__WHAT YOU ARE ASKED TO DO__: Once you have located the line containing "TRADING SITES" in the material below, return it exactly along with each line after it through the line containing "This camp is also available for".

__THE DATA__:
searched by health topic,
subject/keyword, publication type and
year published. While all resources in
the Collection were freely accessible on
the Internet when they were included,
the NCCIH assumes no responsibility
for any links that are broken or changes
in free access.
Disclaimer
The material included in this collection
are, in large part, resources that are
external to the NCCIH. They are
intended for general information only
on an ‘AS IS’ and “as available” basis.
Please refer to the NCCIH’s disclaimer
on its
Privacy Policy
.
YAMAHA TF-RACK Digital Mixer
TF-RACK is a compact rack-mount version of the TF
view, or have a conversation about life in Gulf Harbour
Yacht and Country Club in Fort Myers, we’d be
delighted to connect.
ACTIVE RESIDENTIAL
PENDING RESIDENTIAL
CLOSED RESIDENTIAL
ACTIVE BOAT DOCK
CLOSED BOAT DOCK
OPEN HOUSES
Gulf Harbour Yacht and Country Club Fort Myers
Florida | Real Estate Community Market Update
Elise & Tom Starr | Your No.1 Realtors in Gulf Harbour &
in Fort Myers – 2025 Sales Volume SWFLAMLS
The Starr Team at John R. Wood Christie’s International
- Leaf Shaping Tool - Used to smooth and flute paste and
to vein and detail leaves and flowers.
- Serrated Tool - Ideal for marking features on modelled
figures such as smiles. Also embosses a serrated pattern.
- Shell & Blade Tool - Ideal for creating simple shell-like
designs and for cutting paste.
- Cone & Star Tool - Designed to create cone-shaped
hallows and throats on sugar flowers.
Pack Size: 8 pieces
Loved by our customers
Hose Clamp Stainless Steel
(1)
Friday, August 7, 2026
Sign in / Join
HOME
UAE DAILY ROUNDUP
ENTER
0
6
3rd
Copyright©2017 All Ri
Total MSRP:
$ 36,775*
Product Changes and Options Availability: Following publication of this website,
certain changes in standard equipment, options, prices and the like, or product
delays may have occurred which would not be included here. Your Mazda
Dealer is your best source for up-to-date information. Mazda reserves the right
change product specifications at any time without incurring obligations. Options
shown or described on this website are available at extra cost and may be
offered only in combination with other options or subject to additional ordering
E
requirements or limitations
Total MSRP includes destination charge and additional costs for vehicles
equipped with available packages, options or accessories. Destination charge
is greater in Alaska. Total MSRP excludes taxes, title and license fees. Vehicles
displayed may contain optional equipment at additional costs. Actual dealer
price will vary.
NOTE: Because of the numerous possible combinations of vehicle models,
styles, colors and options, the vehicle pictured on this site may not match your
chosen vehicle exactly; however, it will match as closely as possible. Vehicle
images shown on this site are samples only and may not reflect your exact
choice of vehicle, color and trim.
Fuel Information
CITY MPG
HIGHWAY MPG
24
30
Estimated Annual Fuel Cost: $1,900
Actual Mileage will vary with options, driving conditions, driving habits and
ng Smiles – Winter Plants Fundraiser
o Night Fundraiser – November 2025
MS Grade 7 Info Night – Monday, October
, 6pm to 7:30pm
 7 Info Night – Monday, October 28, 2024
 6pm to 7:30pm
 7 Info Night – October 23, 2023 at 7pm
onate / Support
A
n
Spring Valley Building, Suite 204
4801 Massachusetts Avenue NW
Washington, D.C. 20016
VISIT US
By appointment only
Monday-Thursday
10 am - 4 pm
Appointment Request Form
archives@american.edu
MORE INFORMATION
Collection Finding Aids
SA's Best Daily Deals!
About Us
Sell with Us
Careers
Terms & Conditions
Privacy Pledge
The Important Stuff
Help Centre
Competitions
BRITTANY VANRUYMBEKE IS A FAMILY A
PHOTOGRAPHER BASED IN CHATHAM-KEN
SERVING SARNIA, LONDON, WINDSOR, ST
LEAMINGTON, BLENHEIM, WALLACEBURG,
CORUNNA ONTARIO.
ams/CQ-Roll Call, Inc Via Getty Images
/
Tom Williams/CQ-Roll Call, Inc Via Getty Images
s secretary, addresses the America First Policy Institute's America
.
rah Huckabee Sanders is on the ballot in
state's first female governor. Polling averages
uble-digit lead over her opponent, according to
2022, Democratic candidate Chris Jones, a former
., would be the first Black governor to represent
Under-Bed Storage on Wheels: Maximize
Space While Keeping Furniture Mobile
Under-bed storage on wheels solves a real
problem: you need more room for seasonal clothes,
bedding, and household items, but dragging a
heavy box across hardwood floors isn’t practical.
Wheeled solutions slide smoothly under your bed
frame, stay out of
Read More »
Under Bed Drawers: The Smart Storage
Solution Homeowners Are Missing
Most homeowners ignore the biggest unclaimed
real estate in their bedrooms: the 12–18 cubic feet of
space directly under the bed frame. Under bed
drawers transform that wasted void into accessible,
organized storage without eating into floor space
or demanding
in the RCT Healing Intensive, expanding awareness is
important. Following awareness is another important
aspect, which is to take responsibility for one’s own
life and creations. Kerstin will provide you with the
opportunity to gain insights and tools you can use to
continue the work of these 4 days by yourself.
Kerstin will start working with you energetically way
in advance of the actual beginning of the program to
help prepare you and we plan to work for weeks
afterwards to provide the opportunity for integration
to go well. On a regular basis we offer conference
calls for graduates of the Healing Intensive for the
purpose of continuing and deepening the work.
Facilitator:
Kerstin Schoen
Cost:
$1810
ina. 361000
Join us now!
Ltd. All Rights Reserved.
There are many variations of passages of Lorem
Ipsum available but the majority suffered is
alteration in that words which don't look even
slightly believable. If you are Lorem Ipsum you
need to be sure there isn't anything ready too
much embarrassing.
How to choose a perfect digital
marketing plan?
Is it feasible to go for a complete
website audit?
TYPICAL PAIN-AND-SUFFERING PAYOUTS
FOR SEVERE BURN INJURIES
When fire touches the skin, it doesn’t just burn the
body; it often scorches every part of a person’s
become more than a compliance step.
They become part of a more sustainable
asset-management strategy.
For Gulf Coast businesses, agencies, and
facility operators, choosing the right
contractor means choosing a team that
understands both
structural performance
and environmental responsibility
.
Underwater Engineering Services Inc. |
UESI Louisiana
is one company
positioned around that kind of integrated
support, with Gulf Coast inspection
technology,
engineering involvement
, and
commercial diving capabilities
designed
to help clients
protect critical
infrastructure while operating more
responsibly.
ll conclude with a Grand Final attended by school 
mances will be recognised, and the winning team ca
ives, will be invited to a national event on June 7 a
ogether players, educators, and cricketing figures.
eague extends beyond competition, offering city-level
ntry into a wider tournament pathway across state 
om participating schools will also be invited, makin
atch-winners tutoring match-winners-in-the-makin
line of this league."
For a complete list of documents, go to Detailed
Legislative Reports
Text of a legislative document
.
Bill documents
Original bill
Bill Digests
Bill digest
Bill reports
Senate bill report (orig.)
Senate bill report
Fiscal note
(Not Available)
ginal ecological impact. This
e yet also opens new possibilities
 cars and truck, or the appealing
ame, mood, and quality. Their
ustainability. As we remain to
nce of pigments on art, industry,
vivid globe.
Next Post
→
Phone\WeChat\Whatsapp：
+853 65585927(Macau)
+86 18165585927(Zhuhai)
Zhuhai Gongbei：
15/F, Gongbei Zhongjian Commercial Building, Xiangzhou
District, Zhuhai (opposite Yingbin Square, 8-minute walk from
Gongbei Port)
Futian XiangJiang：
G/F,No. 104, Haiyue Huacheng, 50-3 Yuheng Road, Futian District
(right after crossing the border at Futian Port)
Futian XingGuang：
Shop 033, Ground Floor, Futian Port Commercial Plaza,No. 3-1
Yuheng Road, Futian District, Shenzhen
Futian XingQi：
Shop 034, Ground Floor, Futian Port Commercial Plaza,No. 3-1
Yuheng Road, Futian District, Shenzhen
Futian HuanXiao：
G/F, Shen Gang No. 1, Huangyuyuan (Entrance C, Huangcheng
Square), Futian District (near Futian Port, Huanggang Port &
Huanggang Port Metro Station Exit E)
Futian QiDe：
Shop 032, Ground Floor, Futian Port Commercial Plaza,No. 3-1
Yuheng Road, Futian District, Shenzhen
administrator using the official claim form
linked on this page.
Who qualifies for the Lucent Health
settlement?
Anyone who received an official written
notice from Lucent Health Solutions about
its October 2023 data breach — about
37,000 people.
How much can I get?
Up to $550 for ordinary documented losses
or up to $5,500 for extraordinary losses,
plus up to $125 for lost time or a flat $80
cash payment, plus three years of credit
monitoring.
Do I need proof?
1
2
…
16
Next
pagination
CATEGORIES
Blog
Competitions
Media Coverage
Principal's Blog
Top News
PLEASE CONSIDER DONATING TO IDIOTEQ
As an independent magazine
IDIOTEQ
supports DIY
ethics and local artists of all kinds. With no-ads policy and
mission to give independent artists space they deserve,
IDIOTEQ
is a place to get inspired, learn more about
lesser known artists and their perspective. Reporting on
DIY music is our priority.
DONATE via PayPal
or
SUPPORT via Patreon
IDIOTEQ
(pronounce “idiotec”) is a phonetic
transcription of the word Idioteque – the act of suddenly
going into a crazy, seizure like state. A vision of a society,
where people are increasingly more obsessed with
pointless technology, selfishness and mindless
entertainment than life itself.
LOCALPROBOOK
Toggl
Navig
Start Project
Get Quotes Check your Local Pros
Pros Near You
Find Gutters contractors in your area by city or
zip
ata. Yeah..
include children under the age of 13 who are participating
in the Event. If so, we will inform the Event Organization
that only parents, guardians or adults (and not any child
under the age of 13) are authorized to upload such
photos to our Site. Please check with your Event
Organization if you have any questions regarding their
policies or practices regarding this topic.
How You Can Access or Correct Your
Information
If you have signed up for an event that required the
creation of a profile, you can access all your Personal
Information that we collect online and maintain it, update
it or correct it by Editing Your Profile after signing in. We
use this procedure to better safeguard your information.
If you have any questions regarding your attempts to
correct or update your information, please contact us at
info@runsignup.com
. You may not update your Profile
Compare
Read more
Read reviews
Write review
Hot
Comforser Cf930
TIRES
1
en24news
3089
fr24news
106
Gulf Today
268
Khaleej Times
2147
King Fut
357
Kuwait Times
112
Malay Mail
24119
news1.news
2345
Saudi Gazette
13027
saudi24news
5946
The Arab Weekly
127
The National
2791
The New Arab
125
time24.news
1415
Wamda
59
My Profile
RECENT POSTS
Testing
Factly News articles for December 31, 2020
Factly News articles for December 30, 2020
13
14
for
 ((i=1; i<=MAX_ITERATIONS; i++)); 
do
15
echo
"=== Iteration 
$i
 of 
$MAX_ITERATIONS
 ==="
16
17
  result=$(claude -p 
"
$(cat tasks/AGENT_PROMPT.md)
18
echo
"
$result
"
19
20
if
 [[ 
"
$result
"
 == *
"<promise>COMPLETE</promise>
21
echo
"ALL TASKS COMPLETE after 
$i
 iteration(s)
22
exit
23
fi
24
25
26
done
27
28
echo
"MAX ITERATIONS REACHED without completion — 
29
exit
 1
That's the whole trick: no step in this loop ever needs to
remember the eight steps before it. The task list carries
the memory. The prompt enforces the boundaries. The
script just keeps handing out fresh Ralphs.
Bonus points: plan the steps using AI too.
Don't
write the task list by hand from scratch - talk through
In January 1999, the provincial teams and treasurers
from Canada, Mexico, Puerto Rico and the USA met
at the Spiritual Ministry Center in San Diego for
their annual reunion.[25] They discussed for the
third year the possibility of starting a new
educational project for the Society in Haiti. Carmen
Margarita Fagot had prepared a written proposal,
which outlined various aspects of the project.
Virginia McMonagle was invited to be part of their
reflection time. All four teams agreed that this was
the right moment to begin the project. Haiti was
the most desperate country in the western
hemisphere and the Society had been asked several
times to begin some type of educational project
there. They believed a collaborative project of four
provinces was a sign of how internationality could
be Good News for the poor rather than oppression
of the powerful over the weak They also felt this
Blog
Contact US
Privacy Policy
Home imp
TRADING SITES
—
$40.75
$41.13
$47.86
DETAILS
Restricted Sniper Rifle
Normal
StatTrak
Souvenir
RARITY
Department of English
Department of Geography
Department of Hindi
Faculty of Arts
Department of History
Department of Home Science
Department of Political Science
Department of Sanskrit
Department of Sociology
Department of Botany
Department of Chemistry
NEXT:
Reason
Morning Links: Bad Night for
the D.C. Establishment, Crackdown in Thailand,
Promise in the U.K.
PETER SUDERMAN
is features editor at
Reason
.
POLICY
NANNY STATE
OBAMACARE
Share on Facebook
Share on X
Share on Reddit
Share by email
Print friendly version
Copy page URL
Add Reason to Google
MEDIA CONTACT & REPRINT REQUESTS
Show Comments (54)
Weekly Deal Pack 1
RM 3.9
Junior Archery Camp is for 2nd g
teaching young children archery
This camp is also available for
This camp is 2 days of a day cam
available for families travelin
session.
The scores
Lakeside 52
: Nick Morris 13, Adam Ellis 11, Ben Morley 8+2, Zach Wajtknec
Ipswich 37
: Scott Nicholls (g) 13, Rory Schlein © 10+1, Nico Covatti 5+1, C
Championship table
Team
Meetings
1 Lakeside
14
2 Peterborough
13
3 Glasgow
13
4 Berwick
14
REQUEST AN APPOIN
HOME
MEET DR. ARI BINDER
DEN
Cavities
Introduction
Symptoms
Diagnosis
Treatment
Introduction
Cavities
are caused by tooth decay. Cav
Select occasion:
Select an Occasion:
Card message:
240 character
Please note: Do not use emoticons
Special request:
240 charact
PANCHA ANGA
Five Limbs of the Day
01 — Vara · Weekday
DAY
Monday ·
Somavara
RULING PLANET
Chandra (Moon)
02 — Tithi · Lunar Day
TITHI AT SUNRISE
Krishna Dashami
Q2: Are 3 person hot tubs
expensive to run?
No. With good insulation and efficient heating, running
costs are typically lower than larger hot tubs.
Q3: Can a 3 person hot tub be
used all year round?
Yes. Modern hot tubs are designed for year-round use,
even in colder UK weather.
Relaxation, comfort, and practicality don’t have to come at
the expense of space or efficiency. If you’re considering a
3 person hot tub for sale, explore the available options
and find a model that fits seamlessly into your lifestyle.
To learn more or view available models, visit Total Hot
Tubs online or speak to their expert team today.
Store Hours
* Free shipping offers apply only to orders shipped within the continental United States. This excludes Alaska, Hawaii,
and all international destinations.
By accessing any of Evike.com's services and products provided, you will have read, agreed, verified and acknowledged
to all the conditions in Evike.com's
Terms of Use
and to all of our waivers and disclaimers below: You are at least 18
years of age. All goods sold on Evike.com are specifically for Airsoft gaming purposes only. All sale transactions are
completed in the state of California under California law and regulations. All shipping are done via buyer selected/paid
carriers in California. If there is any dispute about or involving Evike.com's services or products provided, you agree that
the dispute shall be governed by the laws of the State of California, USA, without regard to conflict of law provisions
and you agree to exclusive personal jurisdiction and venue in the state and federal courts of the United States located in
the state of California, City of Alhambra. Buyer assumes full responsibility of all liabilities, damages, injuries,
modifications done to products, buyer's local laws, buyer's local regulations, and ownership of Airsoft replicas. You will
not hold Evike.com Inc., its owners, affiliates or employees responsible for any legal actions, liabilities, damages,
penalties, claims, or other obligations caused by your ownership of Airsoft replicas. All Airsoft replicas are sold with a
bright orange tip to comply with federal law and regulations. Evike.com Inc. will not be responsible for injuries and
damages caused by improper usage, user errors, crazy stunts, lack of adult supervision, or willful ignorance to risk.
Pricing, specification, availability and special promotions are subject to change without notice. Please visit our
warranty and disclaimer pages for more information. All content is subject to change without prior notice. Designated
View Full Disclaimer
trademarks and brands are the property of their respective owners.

__FINAL ANSWER__:
TRADING SITES
—
$40.75
$41.13
$47.86
DETAILS
Restricted Sniper Rifle
Normal
StatTrak
Souvenir
RARITY
Department of English
Department of Geography
Department of Hindi
Faculty of Arts
Department of History
Department of Home Science
Department of Political Science
Department of Sanskrit
Department of Sociology
Department of Botany
Department of Chemistry
NEXT:
Reason
Morning Links: Bad Night for
the D.C. Establishment, Crackdown in Thailand,
Promise in the U.K.
PETER SUDERMAN
is features editor at
Reason
.
POLICY
NANNY STATE
OBAMACARE
Share on Facebook
Share on X
Share on Reddit
Share by email
Print friendly version
Copy page URL
Add Reason to Google
MEDIA CONTACT & REPRINT REQUESTS
Show Comments (54)
Weekly Deal Pack 1
RM 3.9
Junior Archery Camp is for 2nd g
teaching young children archery
This camp is also available for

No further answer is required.